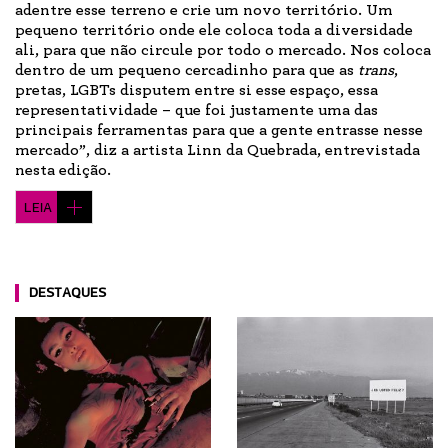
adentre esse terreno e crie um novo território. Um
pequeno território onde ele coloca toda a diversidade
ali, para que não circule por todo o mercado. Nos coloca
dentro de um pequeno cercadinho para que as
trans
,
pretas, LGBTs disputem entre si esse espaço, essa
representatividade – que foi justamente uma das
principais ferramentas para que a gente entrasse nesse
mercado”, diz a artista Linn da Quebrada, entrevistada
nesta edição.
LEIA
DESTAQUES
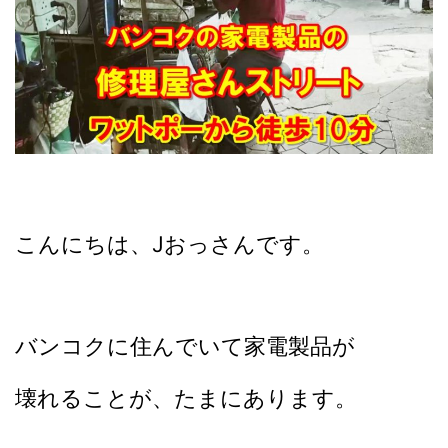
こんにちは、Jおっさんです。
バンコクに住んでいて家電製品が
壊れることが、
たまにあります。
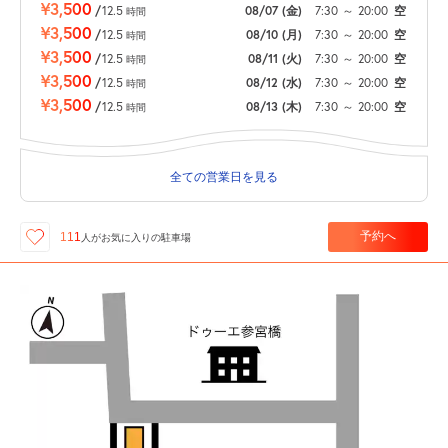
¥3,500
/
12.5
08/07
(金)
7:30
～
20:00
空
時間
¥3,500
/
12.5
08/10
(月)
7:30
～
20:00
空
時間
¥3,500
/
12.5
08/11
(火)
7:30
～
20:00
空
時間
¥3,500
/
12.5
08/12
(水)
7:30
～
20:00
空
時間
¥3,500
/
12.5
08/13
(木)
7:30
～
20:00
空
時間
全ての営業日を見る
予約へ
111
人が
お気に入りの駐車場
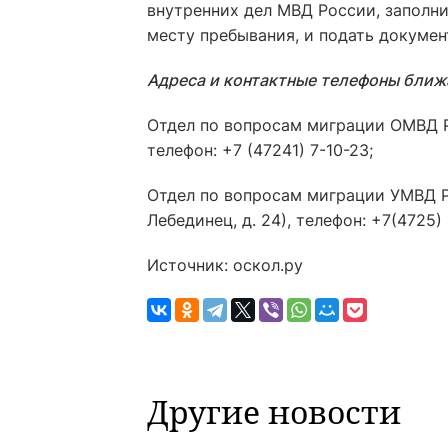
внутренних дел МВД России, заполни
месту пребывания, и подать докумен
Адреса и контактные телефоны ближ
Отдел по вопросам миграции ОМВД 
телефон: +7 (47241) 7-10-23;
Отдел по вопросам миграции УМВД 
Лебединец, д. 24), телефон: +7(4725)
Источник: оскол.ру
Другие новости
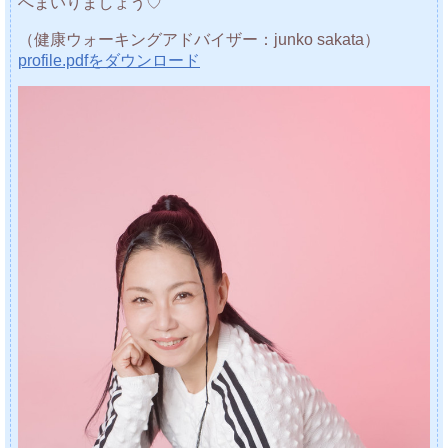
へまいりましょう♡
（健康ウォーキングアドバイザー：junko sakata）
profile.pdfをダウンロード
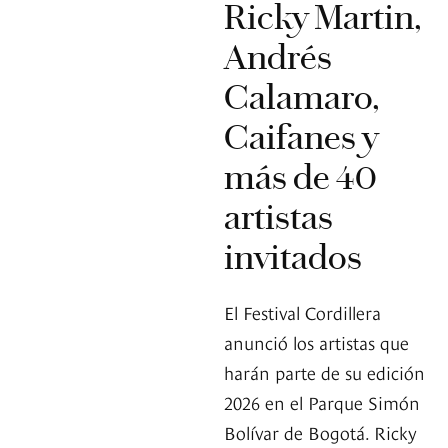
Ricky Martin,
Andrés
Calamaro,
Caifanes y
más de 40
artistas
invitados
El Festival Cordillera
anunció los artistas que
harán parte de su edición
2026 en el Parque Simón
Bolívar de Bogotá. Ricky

---

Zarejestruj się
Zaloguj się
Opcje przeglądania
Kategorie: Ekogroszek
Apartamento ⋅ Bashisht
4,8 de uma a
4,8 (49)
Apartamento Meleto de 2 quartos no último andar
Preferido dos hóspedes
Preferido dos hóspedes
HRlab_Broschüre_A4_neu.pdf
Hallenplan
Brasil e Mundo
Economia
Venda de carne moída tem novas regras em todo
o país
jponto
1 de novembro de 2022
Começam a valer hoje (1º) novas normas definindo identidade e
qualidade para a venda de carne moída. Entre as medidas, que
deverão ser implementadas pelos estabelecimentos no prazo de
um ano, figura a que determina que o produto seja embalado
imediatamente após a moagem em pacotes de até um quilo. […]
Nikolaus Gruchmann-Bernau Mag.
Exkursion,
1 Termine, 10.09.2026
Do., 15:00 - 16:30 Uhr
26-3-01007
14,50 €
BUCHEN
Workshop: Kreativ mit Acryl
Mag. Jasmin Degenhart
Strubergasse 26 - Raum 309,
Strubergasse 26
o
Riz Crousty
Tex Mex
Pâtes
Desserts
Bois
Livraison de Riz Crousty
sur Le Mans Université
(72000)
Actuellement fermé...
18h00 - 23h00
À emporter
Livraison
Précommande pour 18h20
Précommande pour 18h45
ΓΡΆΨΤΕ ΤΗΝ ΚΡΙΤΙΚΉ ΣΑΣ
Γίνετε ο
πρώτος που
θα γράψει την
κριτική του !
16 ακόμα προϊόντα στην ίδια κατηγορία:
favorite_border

* * *

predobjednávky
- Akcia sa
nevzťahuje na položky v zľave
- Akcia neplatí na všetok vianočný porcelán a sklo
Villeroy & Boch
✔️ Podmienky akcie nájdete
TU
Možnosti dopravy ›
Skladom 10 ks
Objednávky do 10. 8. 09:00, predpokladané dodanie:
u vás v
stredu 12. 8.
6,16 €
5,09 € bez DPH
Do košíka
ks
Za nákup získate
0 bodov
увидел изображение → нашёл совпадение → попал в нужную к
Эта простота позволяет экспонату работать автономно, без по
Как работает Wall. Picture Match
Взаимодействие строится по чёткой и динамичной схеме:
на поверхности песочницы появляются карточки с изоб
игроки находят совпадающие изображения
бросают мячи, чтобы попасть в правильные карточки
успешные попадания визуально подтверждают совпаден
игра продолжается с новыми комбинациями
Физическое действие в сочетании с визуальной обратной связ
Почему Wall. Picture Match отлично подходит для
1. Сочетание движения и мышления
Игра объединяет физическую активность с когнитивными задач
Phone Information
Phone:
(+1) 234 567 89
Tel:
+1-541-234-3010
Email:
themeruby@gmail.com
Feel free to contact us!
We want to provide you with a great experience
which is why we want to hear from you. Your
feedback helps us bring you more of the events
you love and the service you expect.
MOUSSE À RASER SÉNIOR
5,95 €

Exercise description: From the line containing "sur Le Mans Université" down to the line containing "favorite_border" in the material above, reproduce every line exactly, including the two end lines.

Answer to the exercise:
sur Le Mans Université
(72000)
Actuellement fermé...
18h00 - 23h00
À emporter
Livraison
Précommande pour 18h20
Précommande pour 18h45
ΓΡΆΨΤΕ ΤΗΝ ΚΡΙΤΙΚΉ ΣΑΣ
Γίνετε ο
πρώτος που
θα γράψει την
κριτική του !
16 ακόμα προϊόντα στην ίδια κατηγορία:
favorite_border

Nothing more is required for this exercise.